Quando a saudade aperta
É só fechar bem forte os olhos
Que logo ela escorre de mim.
Lucão
Enquanto, da minha janela, eu o observava ir embora na manhã
de quinta-feira, também senti uma vontade enorme de fugir; queria ter pra onde
me esconder, queria ter alguém que me mostrasse que caminho tomar: eu seguia
meu caminho tortuoso e as circunstâncias me obrigavam a pegar um atalho
inesperado. Na minha inocência apaixonada — ou na minha paixão
inocente — fiz planos, e diante dos seus cacos espalhados
no chão, pensei que esse seria o meu maior tormento... Mas as lembranças são ainda mais cruéis com os
amores feridos.
Quando percebi, as lembranças já me engoliam, me levantavam
e depois me afogavam como aquelas ondas do mar que enfrentamos de mãos dadas:
assim como eu não conseguia resistir à força do oceano, meu fôlego era pouco
para driblar as lembranças. Lembranças tão vívidas que eu podia sentir seus cheiros,
suas texturas, seus sabores. Ainda posso.
Elas me atacavam no meio da tarde ou durante o sono trazendo
a sua imagem diante dos meus olhos marejados. Lembrava-me de como era vê-lo
todos os dias e, mesmo assim, ter a sensação de que era a primeira vez; de como
eu nunca soube lidar com o seu cheiro inebriante, eu embriagado, sorrindo
bêbado apaixonado.
As lembranças me mostravam seu sorriso de timidez que
semicerrava os olhos e escondia os dentes; depois, sorriso branco iluminado. E
ainda os sussurros com aquela voz grave e macia como lençóis limpos, que
acariciavam meus ouvidos: e eu mais uma vez estonteado, trocando os passos. A
mesma voz, que mais tarde embriagada, gritava meu nome no metrô, na calçada, de
braços abertos olhando pro mar: o mesmo mar que sempre me trará tais
lembranças. Como não ter saudade também dos silêncios, das intenções combinadas
que dispensavam as palavras, que nos desobrigavam das roupas, que nos envolviam
em suores.
Os cabelos bem cortados, a nuca, a única parte do corpo que
eu admirava enquanto o olhava de longe; a blusa marrom que pedia pra
enfiar-me debaixo dos seus abraços; à distância, os seus
beijos de lembrança no fim das minhas tarde eram como borrifadas de um perfume
bom: fugazes e prazerosas.
Minha memória estupidamente perfeita me lembrava da mão
carinhosa sob meu queixo, escondida pela meia-escuridão do cinema, que me
deixou com a mão suada, incapaz de ler as legendas do filme. Aquele dia quente
que teve gosto de chocolate, de novidade, de vinho e de confissões.
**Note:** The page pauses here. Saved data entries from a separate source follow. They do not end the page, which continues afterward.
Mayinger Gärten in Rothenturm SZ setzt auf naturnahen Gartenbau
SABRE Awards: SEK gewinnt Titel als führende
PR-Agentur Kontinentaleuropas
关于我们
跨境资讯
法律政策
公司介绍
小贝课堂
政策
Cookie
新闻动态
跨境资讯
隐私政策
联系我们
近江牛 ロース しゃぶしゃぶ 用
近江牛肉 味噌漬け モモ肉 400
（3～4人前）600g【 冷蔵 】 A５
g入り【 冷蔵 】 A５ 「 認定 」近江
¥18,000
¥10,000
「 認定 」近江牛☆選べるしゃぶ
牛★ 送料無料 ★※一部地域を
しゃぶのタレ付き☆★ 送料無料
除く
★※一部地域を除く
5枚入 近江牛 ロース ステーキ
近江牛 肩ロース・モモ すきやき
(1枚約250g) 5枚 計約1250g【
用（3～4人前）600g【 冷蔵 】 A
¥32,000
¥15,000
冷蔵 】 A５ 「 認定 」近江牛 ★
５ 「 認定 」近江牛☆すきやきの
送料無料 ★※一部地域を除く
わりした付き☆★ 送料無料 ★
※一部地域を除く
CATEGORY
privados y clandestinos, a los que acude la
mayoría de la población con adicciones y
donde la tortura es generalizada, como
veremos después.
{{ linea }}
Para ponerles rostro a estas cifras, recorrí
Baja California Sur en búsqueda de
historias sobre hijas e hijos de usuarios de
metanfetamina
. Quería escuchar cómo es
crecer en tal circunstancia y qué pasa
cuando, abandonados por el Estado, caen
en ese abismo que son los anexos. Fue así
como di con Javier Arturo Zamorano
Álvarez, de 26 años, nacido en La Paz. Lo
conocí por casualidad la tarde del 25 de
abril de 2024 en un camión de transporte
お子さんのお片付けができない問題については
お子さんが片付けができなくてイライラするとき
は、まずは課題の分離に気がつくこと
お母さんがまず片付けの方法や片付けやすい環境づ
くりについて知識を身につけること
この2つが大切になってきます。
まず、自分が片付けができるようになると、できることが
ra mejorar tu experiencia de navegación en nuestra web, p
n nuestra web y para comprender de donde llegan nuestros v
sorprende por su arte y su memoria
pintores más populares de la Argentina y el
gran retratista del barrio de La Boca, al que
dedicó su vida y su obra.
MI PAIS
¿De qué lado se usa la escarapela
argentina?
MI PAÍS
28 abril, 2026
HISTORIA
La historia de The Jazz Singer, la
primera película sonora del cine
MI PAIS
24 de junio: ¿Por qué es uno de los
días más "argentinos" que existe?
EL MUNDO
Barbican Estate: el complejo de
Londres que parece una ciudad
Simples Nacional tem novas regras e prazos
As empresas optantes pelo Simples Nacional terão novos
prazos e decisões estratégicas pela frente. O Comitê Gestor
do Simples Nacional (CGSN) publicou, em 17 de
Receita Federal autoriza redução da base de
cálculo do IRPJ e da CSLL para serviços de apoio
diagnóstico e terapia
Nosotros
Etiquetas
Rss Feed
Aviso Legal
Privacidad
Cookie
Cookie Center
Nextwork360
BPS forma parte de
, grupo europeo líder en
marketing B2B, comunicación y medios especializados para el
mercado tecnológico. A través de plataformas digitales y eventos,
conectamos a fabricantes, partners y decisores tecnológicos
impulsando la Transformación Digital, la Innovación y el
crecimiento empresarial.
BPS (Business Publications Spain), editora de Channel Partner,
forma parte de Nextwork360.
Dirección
E os beijos... Inéditos. Foi com ele que descobri como
comunicar-me pelos lábios, mostrar-lhe os meus sentimentos pelos beijos: desde
os mais puros, delicados como uma flor, até os mais atrevidos, com muita língua
e pouco fôlego. Beijos salgados e cheios de areia, beijos tímidos cochichados,
beijos desesperados pelas despedidas, beijos com o gosto do café da manhã.
Beijos roubados, trocados, pedidos, vendidos e comprados, tendo outros como moeda.
E na quinta-feira pela manhã... Eu teria me
demorado mais se eu soubesse que aquele seria nosso último beijo.
Atormentado, não conseguia avaliar o tamanho do meu
esforço para apagar todas essas lembranças: tentando me consolar, eu já
conseguia enxergá-las, ali num futuro próximo, todas acinzentadas, incapazes de
me causar qualquer dano. Depois de horas de suor frio e banhos quentes, soube
que eu não seria capaz. Eu não conseguiria e não quereria apagar as lembranças
mais doces desses tempos. Eu não saberia como esquecer a camiseta laranja do
nosso primeiro beijo e do nosso último abraço: eu não quero esquecer. Não me
deixe esquecer. Eu não vou me deixar esquecer. Eu não vou deixar de sentir isso
que eu sinto por você. Deixa eu segurar sua mão.